# 2 new PB's



## BensalemAngler (Apr 26, 2010)

My son and I went out Saturday to Lake Magnolia. He caught his first LM all by himself using a shakey head and sweet beaver. I caught this one on a shakey head and senko it's not my longest but it's my fattest. Neither of us were expecting anything. The water was clear and a bit low. We were just blind casting. After about 30 minutes he hooked up then 20 minutes later I did.

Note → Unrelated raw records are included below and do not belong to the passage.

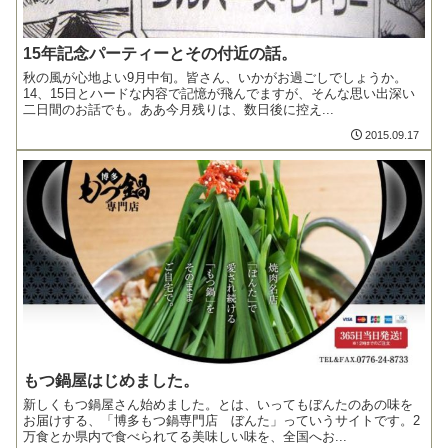
15年記念パーティーとその付近の話。
秋の風が心地よい9月中旬。皆さん、いかがお過ごしでしょうか。
14、15日とハードな内容で記憶が飛んでますが、そんな思い出深い
二日間のお話でも。ああ今月残りは、数日後に控え...
2015.09.17
もつ鍋屋はじめました。
新しくもつ鍋屋さん始めました。とは、いってもぼんたのあの味を
お届けする、「博多もつ鍋専門店 ぼんた」っていうサイトです。2
万食とか県内で食べられてる美味しい味を、全国へお...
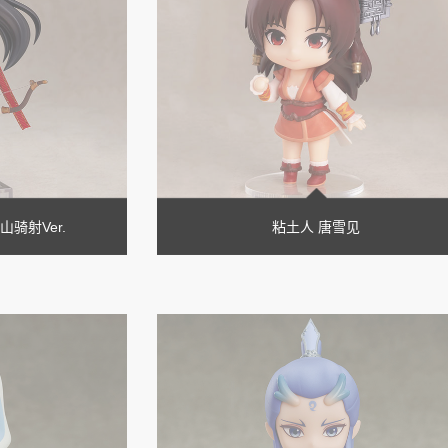
山骑射Ver.
粘土人 唐雪见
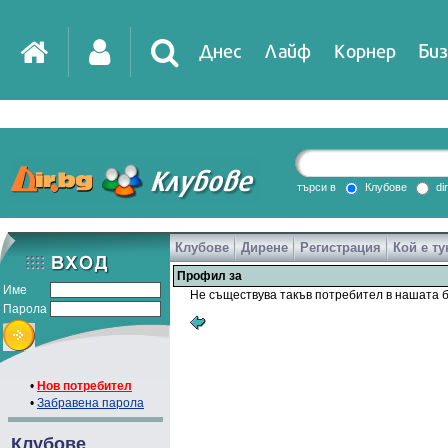
Днес
Лайф
Корнер
Биз
IT
DirTV
Impressio
търси в
Клубове
di
Клубове
Дирене
Регистрация
Кой е ту
Games
Профил за
Име
Не съществува такъв потребител в нашата б
Парола
•
Нов потребител
•
Забравена парола
Клубове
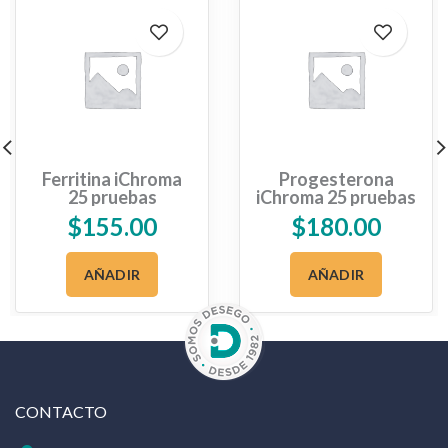
Ferritina iChroma
Progesterona
25 pruebas
iChroma 25 pruebas
$
155.00
$
180.00
AÑADIR
AÑADIR
CONTACTO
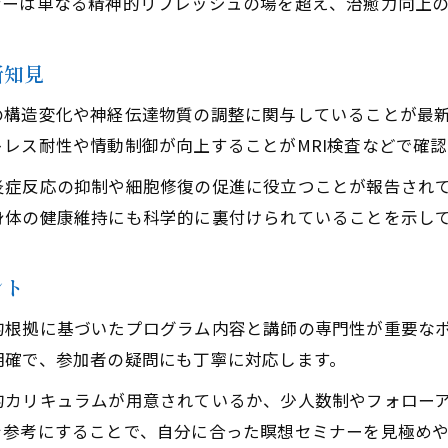
ナーは単なる精神的リフレッシュの場を超え、治癒力向上
新知見
の構造変化や神経伝達物質の調整に関与していることが最
レス耐性や情動制御が向上することがMRI検査などで確
炎症反応の抑制や細胞修復の促進に役立つことが報告され
身体の健康維持にも科学的に裏付けられていることを示し
ント
的根拠に基づいたプログラム内容と講師の専門性が重要な
明確で、参加者の疑問にも丁寧に対応します。
的カリキュラムが用意されているか、少人数制やフォロー
を参考にすることで、自分に合った瞑想セミナーを見極め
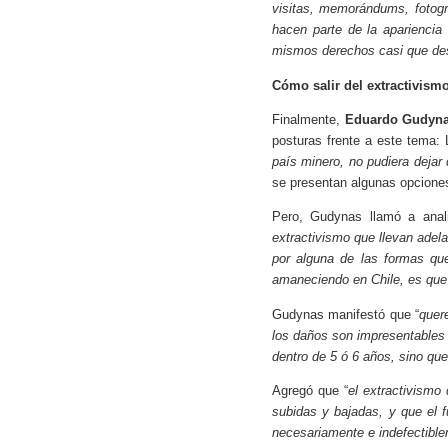
visitas, memorándums, fotogra
hacen parte de la apariencia 
mismos derechos casi que de
Cómo salir del extractivism
Finalmente,
Eduardo Gudyn
posturas frente a este tema:
país minero, no pudiera dejar
se presentan algunas opciones
Pero, Gudynas llamó a anali
extractivismo que llevan adel
por alguna de las formas que
amaneciendo en Chile, es que 
Gudynas manifestó que “
quer
los daños son impresentables
dentro de 5 ó 6 años, sino que
Agregó que “
el extractivismo
subidas y bajadas, y que el 
necesariamente e indefectibl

Needless to say both of our hearts were pumping.


----------



## Captain Ahab (Apr 26, 2010)

Great Job! Looks like a good haul for your son.


----------



## poolie (Apr 26, 2010)

Nice!


----------



## Johnny5 (Apr 26, 2010)

Great job! man Put that picture in his senior year book!


----------



## jigster60 (Apr 26, 2010)

=D> =D> =D> WTG...You got him hooked for life now........................................JIGGY


----------



## Brine (Apr 26, 2010)

Congrats!

Get those younguns in on the contest: https://www.tinboats.net/forum/viewtopic.php?f=60&t=11896


----------



## Jim (Apr 26, 2010)

awesome! =D>


----------



## shamoo (Apr 26, 2010)

Great job Salem =D>


----------



## BassNBob (Apr 26, 2010)

Your son will never forget that trip. WTG


----------



## BensalemAngler (Apr 26, 2010)

No he will not. The funny part is the 20 pictures I made him take to make sure you got one. I was looking on the street for someone to take my pic. He is 5 so I was a bit nervous. I was like this is the heavier fish I have even caught and NO ONE WILL BELIEVE ME....

It was an amazing experience


----------



## ghogan52 (Apr 27, 2010)

Great story! It is always fun to take the kids fishing.


----------



## slim357 (Apr 30, 2010)

way to go, bet he cant wait to get back out there.


----------